§ Directions for this task
Figure out how many lines in these records contain "online". Only the number belongs in the reply.

━━━━━ Data shown ━━━━━

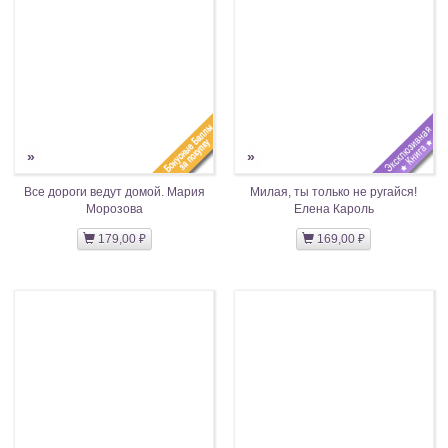
»
»
Все дороги ведут домой. Мария
Милая, ты только не ругайся!
Морозова
Елена Кароль
179,00 ₽
169,00 ₽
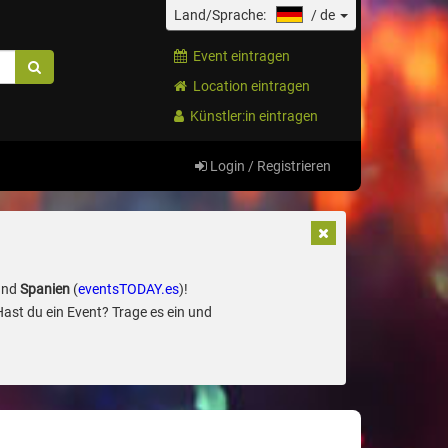
Land/Sprache:
/
de
Event eintragen
Location eintragen
Künstler:in eintragen
Login / Registrieren
und
Spanien
(
eventsTODAY.es
)!
Hast du ein Event? Trage es ein und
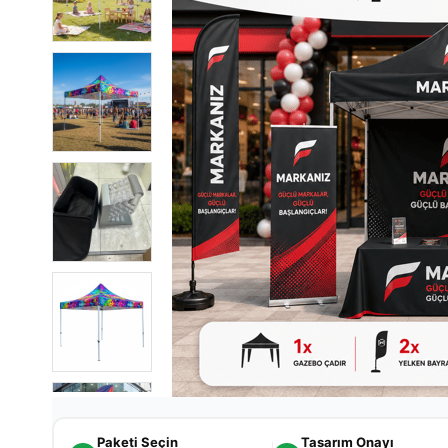
Paketi Seçin
Tasarım Onayı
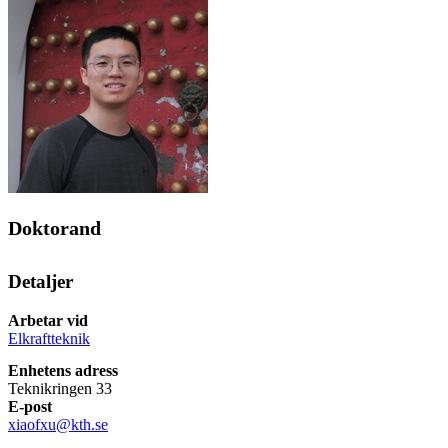
Doktorand
Detaljer
Arbetar vid
Elkraftteknik
Enhetens adress
Teknikringen 33
E-post
xiaofxu@kth.se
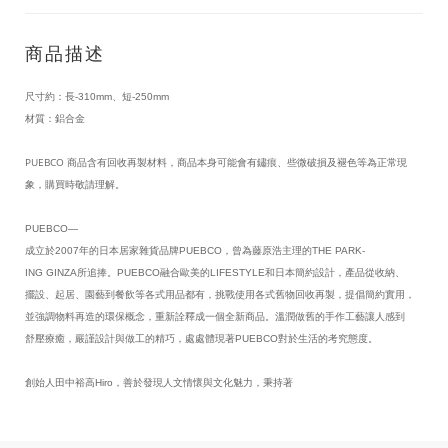
商品描述
尺寸約：長-310mm、短-250mm
材質：鋁合金
PUEBCO 商品含有回收再製材料，商品本身可能會有鏽痕、些微破損及褪色等為正常現
象，購買時敬請理解。
PUEBCO—
成立於2007年的日本居家雜貨品牌PUEBCO，曾為藤原浩主理的THE PARK-
ING GINZA所追捧。PUEBCO融合歐美的LIFESTYLE和日本簡約設計，產品從收納、
擺設、起居、園藝到餐飲等各式用品都有，挑戰使用各式舊物回收再製，提倡簡約實用，
並強調物料再造的環保概念，重新詮釋成一個全新商品。溫潤做舊的手作工藝讓人感到
舒壓療癒，嚴謹設計與做工的精巧，處處體現著PUEBCO對於生活的考究態度。
創始人田中裕高Hiro，善於發現人文情懷與文化魅力，秉持著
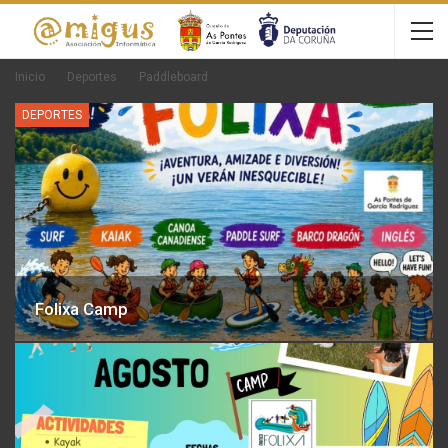
Inicio
Deportes
Paddleboard
DEPORTES
Folixa Camp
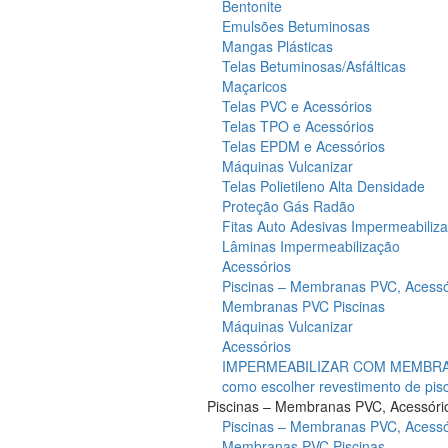
Bentonite
Emulsões Betuminosas
Mangas Plásticas
Telas Betuminosas/Asfálticas
Maçaricos
Telas PVC e Acessórios
Telas TPO e Acessórios
Telas EPDM e Acessórios
Máquinas Vulcanizar
Telas Polietileno Alta Densidade
Proteção Gás Radão
Fitas Auto Adesivas Impermeabiliz
Lâminas Impermeabilização
Acessórios
Piscinas – Membranas PVC, Acessó
Membranas PVC Piscinas
Máquinas Vulcanizar
Acessórios
IMPERMEABILIZAR COM MEMBRAN
como escolher revestimento de pis
Piscinas – Membranas PVC, Acessóri
Piscinas – Membranas PVC, Acessó
Membranas PVC Piscinas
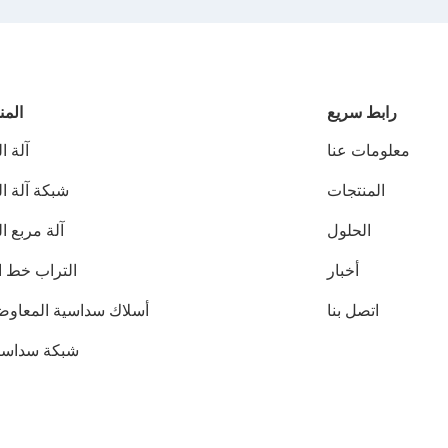
رابط سريع
المن
معلومات عنا
آلة ا
المنتجات
شبكة آلة ا
الحلول
آلة مربع ا
أخبار
التراب خط ال
اتصل بنا
أسلاك سداسية المعاوضة
شبكة سداسية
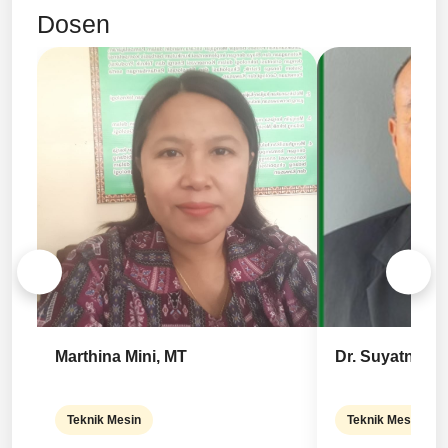
Dosen
Marthina Mini, MT
Dr. Suyatno, M
Teknik Mesin
Teknik Mesin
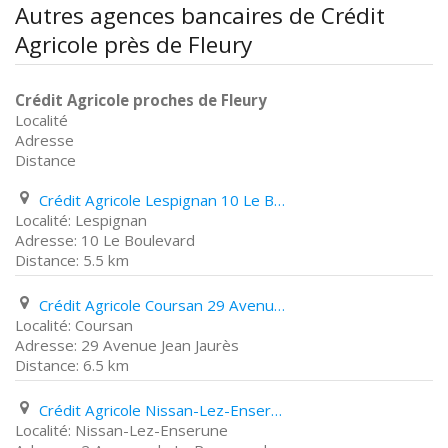
Autres agences bancaires de Crédit
Agricole près de Fleury
Crédit Agricole proches de Fleury
Localité
Adresse
Distance
Crédit Agricole Lespignan 10 Le Boulevard
Lespignan
10 Le Boulevard
5.5 km
Crédit Agricole Coursan 29 Avenue Jean Jaurès
Coursan
29 Avenue Jean Jaurès
6.5 km
Crédit Agricole Nissan-Lez-Enserune 2 Avenue de La Promenade
Nissan-Lez-Enserune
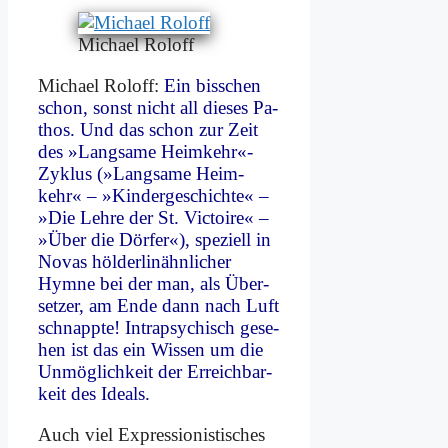
Mi­cha­el Rol­off
Mi­cha­el Rol­off:
Ein biss­chen
schon, sonst nicht all die­ses Pa­
thos. Und das schon zur Zeit
des »Lang­sa­me Heimkehr«-
Zyklus (»Lang­sa­me Heim­
kehr« – »Kin­der­ge­schich­te« –
»Die Leh­re der St. Vic­toire« –
»Über die Dör­fer«), spe­zi­ell in
No­vas höl­der­lin­ähn­li­cher
Hym­ne bei der man, als Über­
set­zer, am En­de dann nach Luft
schnapp­te! In­tra­psy­chisch ge­se­
hen ist das ein Wis­sen um die
Un­mög­lich­keit der Er­reich­bar­
keit des Ide­als.
Auch viel Ex­pres­sio­ni­sti­sches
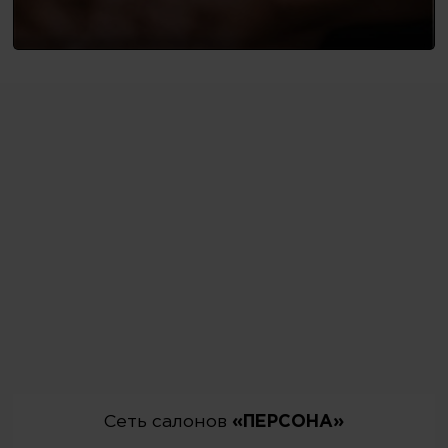
Сеть салонов
«ПЕРСОНА»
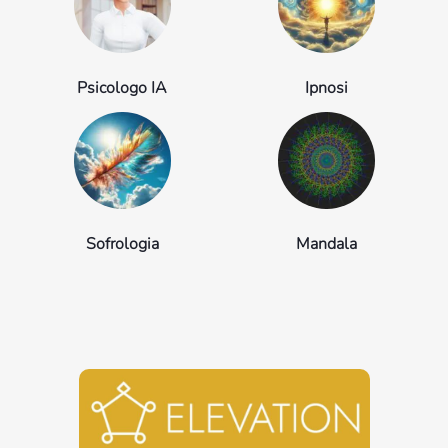
Psicologo IA
Ipnosi
Sofrologia
Mandala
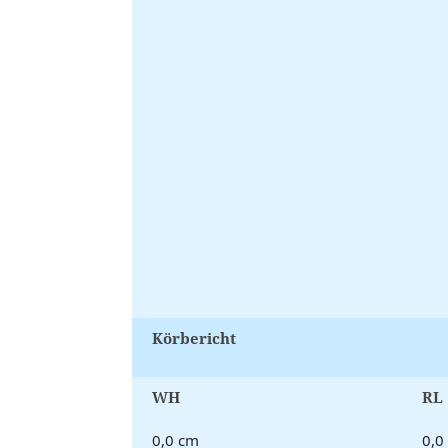
Körbericht
WH
RL
0,0 cm
0,0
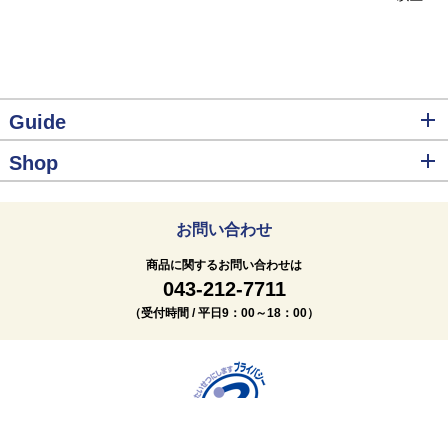
Guide
Shop
お問い合わせ
商品に関するお問い合わせは
043-212-7711
（受付時間 / 平日9：00～18：00）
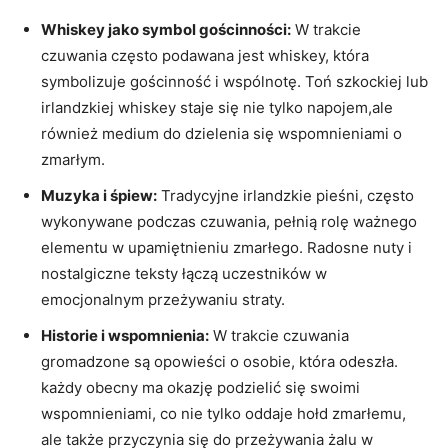
Whiskey jako symbol gościnności:
W trakcie
czuwania często podawana jest whiskey, która
symbolizuje gościnność i wspólnotę. Toń szkockiej lub
irlandzkiej whiskey staje się nie tylko napojem,ale
również medium do dzielenia się wspomnieniami o
zmarłym.
Muzyka i śpiew:
Tradycyjne irlandzkie pieśni, często
wykonywane podczas czuwania, pełnią rolę ważnego
elementu w upamiętnieniu zmarłego. Radosne nuty i
nostalgiczne teksty łączą uczestników w
emocjonalnym przeżywaniu straty.
Historie i wspomnienia:
W trakcie czuwania
gromadzone są opowieści o osobie, która odeszła.
każdy obecny ma okazję podzielić się swoimi
wspomnieniami, co nie tylko oddaje hołd zmarłemu,
ale także przyczynia się do przeżywania żalu w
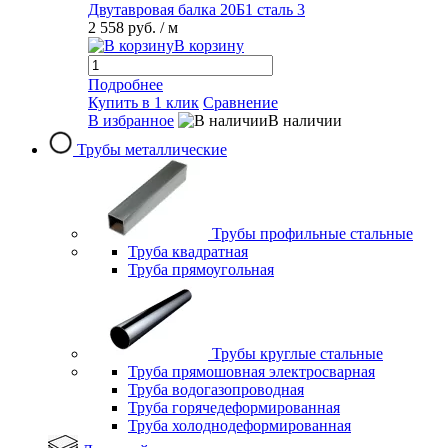
Двутавровая балка 20Б1 сталь 3
2 558 руб.
/ м
В корзину
Подробнее
Купить в 1 клик
Сравнение
В избранное
В наличии
Трубы металлические
Трубы профильные стальные
Труба квадратная
Труба прямоугольная
Трубы круглые стальные
Труба прямошовная электросварная
Труба водогазопроводная
Труба горячедеформированная
Труба холоднодеформированная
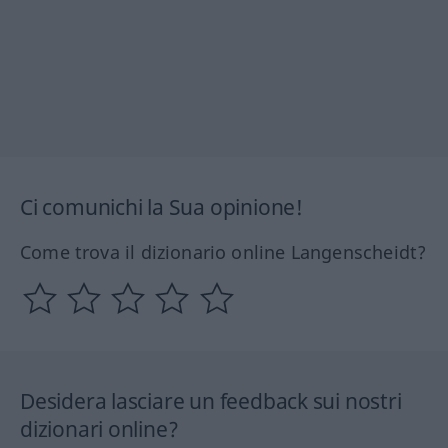
Ci comunichi la Sua opinione!
Come trova il dizionario online Langenscheidt?
Desidera lasciare un feedback sui nostri
dizionari online?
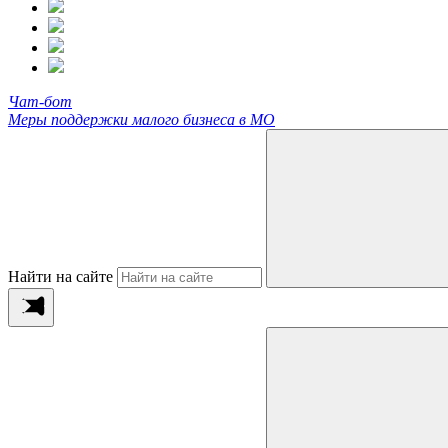
Чат-бот
Меры поддержки малого бизнеса в МО
Найти на сайте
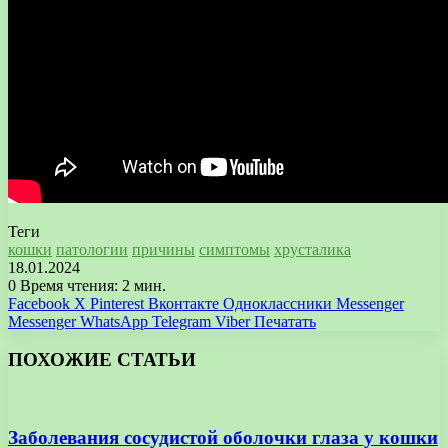
Теги
кошки
патологии
причины
симптомы
хрусталика
18.01.2024
0
Время чтения: 2 мин.
Facebook
X
Pinterest
Вконтакте
Одноклассники
Messenger
Messenger
WhatsApp
Telegram
Viber
Печатать
ПОХОЖИЕ СТАТЬИ
Заболевания сосудистой оболочки глаза у кошки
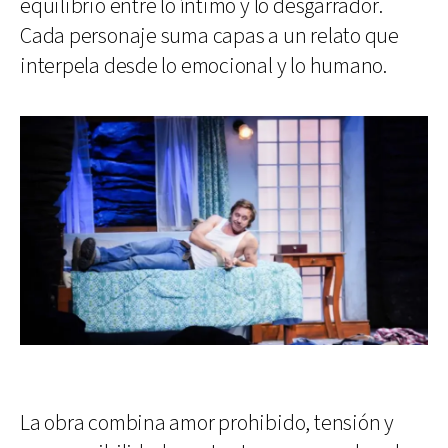
equilibrio entre lo íntimo y lo desgarrador.
Cada personaje suma capas a un relato que
interpela desde lo emocional y lo humano.
La obra combina amor prohibido, tensión y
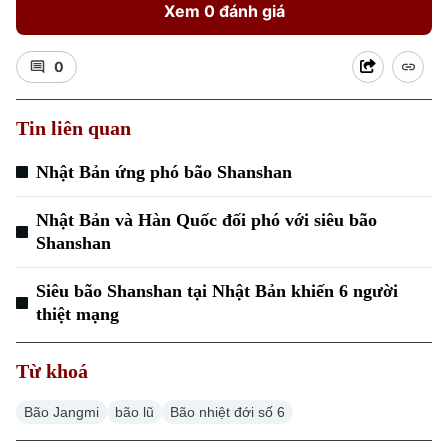
Xem 0 đánh giá
0
Tin liên quan
Nhật Bản ứng phó bão Shanshan
Nhật Bản và Hàn Quốc đối phó với siêu bão
Shanshan
Siêu bão Shanshan tại Nhật Bản khiến 6 người
thiệt mạng
Từ khoá
Bão Jangmi
bão lũ
Bão nhiệt đới số 6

━━━━━

§ Answer area
2